CoSIH: The Corpus of Spoken Israeli Hebrew | Transcription and analysis
עברית | English

The Corpus of Spoken Israeli Hebrew (CoSIH)


Transcribing spoken language

CoSIH's texts are presented in sound and in transcriptions in the standard Hebrew orthography. Some recordings are also supplied with phonetic transcriptions.3 Transcripting recordings made in ordinary, everyday circumstances is not an easy task and it requires great skill, extensive time, and no meager expense. Phonetic transcription takes far longer time and demands colossal funding. For phonological study, as well as morpho-phonological or morphological study, speech must be phonetically transcribed in either narrow or broad phonetic transcription according to the goals of research. Phonetic variants (allophones), phonological and morpho-phonological regularity, clitics and affixes – these can only be identified and analyzed using phonetic transcription. Nevertheless, transcription in standard othography has its own advantages: arbitrariness of the visual sign and detachment from the sequence of sounds. Those who use transcriptions in standard orthography are aware of the differences between spoken and written language will not be led astray by inaccuracies of phonetic transcription, which – narrow as it may be – cannot fully record the articulated sequence (cf. Izre'el 2004). Standard orthography transcription will do good service to those who study linguistic units above the word level, viz. syntax, pragmatics or information structure. Transcription in standard orthography further enables the study of vocabulary and idioms, although homographs – especially those that result from unvocalized orthography – will not be recognized as such in transcription. Nevertheless, anyone who studies spoken language cannot rely upon standard orthography neither can they rely upon phonetic transcription alone, no matter how narrow the latter may be, and will always attentively listen to the recordings.

Transcribing CoSIH

Substantial funding by Tel Aviv University enabled us to transcribe some of recordings from the preparatory phase.
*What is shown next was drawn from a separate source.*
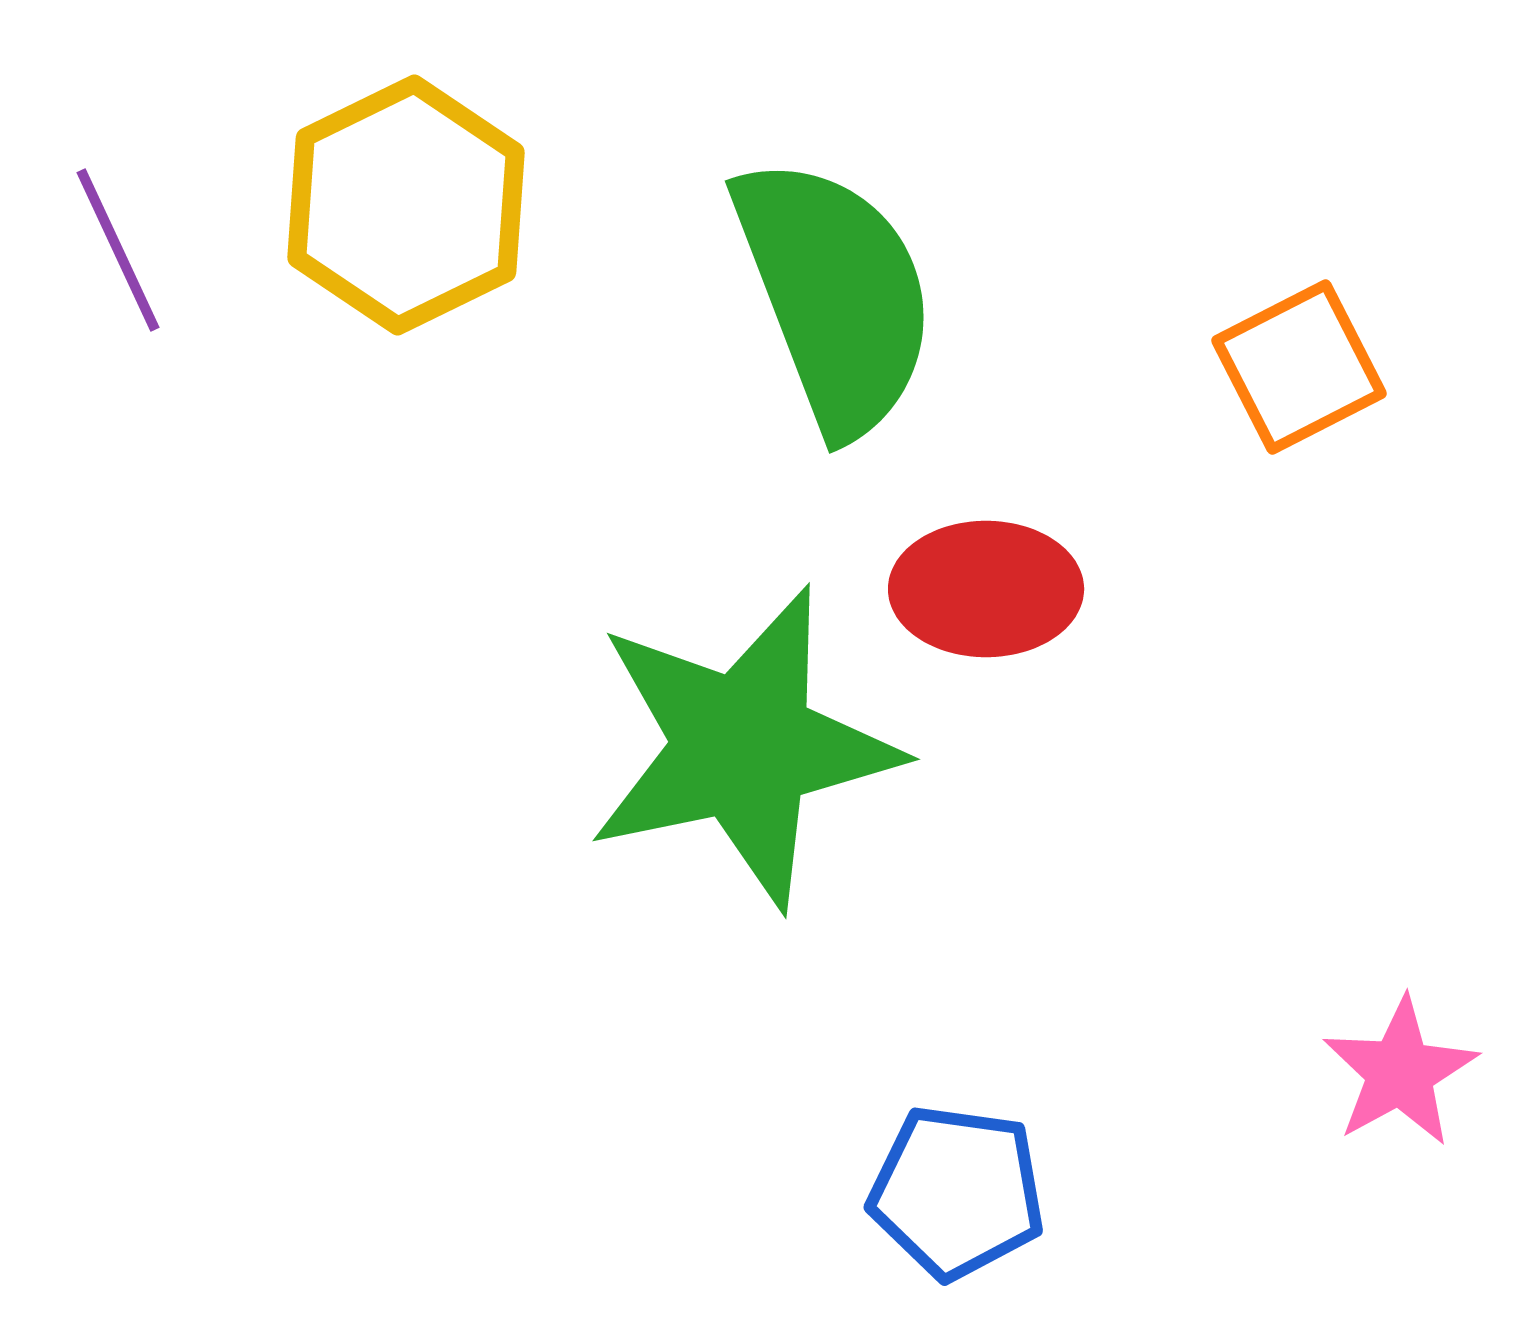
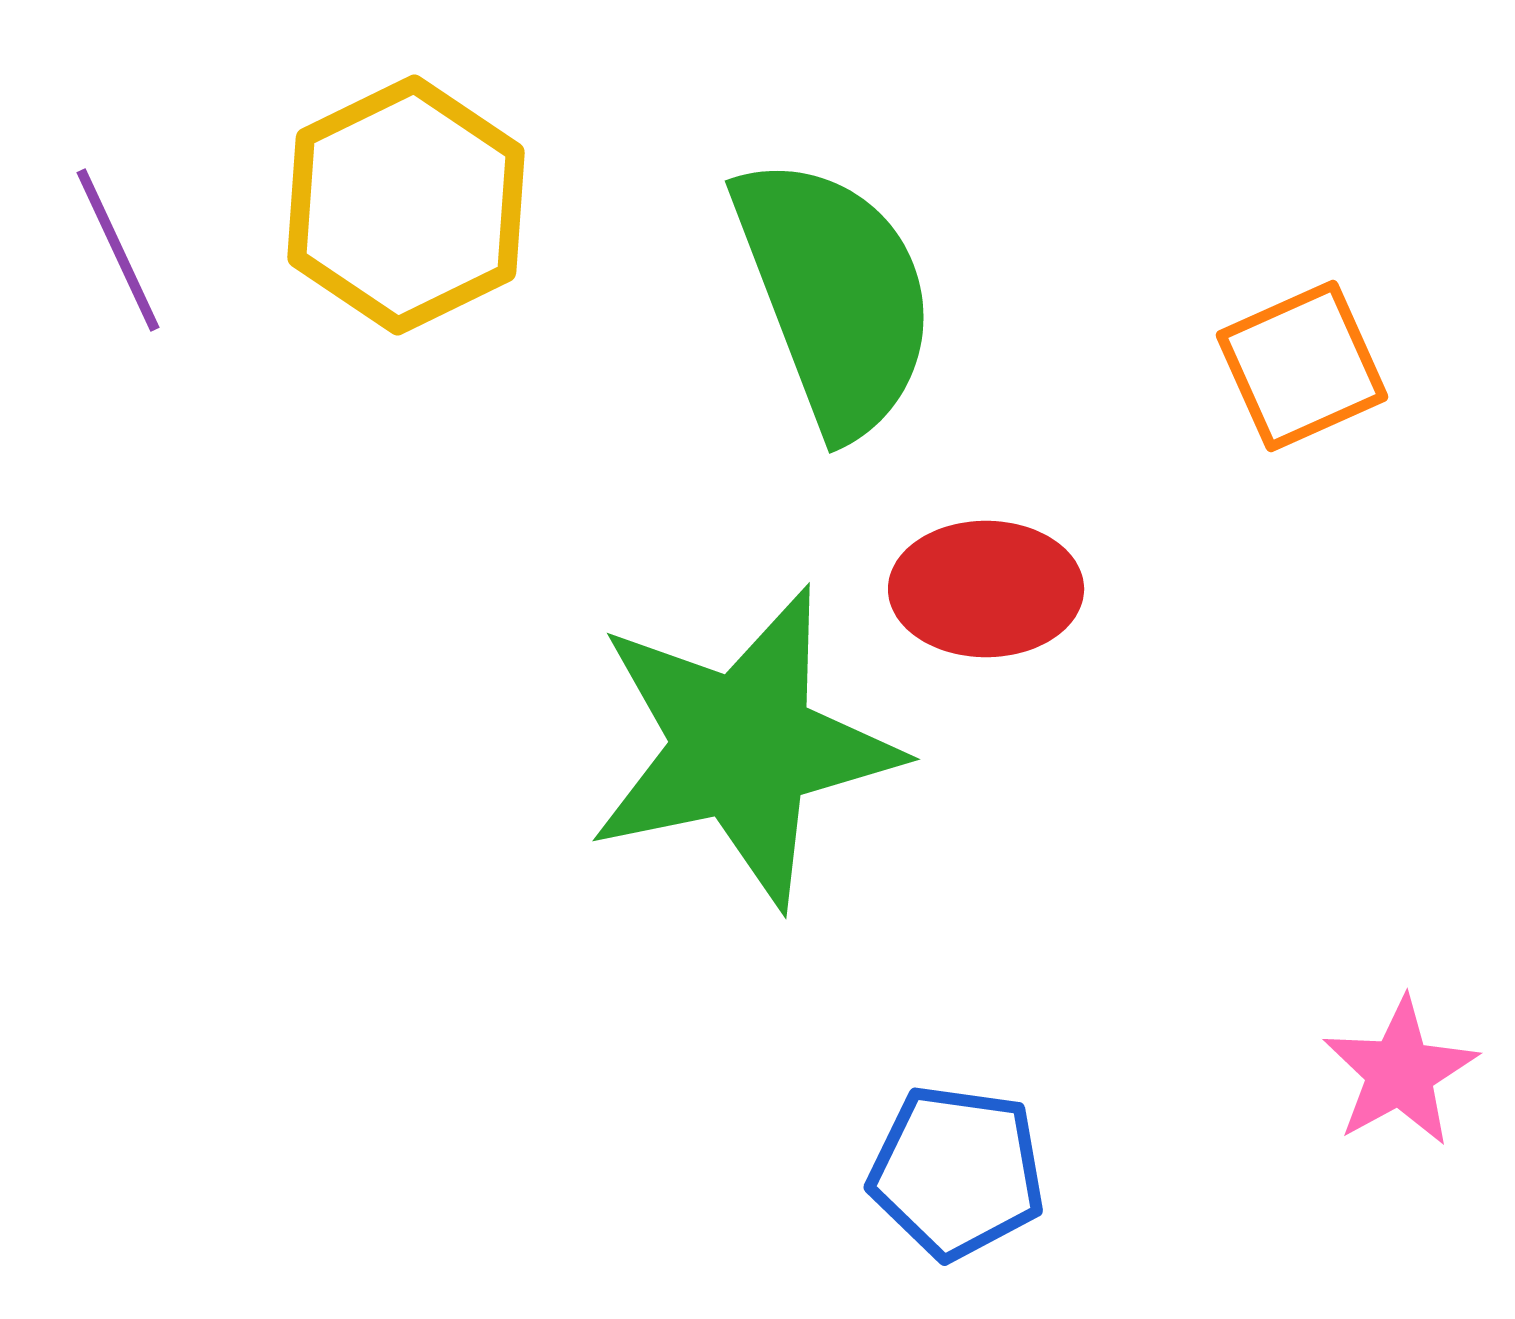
orange square: moved 3 px right, 1 px up; rotated 3 degrees clockwise
blue pentagon: moved 20 px up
Some of these transcripts were published in יזרעאל תשס"ב(א). Later on, texts from both from the preparatory phase and the pilot study were transcribed at various opportunities, mainly for seminar papers and M.A. theses (כהן תשס"ד; זילבר-ורוד תשס"ה; גונן תשס"ט and doctoral dissertations (Dekel 2010; Silber-Varod 2011).4 Samples from the pilot study chosen for transcription were selected in order to represent a wide array of texts, especially as regards demographic variation. These samples were further chosen based on quality and their relative length in a given context (cf. Izre’el & Rahav 2004). A research grant awarded to Esther Borochovsky Bar-Aba by the Israel Science Foundation for her study of concise utterances in spoken Hebrew enabled us to transcribe additional samples as well as adapt all transcripts for analysis using ELAN.5 This software presents transcripts aligned with the original recordings, making it possible to listen to the recording while reading its transcript, facilitates easy search and offers additional analytic tools. For instructions on using ELAN and links to ELAN's website, click here.

Prosodic Groups

CoSIH's transcriptions are segmented into Prosodic Groups ("Intonation Units"). This segmentation is primarily based on perception and enhanced by acoustic analysis using Praat. In addition, both standard orthography and phonetic transcriptions are provided with indications of boundary tones – major (terminal), minor (continuing) and appeal (cf. Izre'el 2005) as follows:

  • Two vertical bars (||) mark a boundary tone perceived as terminal;
  • A single vertical bar (|) marks a boundary tone perceived as continuing;
  • A slash (/) marks boundary tone perceived as appeal.
This system follows the approach taken by John Du Bois and his colleagues in the Santa Barbara Corpus of Spoken American English (Du Bois et al. 1992; יזרעאל תשס"ב; יזרעאל תש"ע. 6

Tagged transcriptions from CoSIH

A sample of preliminary transcriptions (i.e. excluding marking, prosodic or otherwise) from CoSIH recordings form the basis – alongside transcriptions of other recordings provided by Esther Borochovsky Bar-Aba – of a tagged corpus of 92,000 tokens compiled by Dalia Bojan in the Technion's MILA Center. A group of transcriptions from an earlier version of CoSIH were tagged and published by Justin Parry as a part of the National Middle East Language Resource Center (NMELRC) project.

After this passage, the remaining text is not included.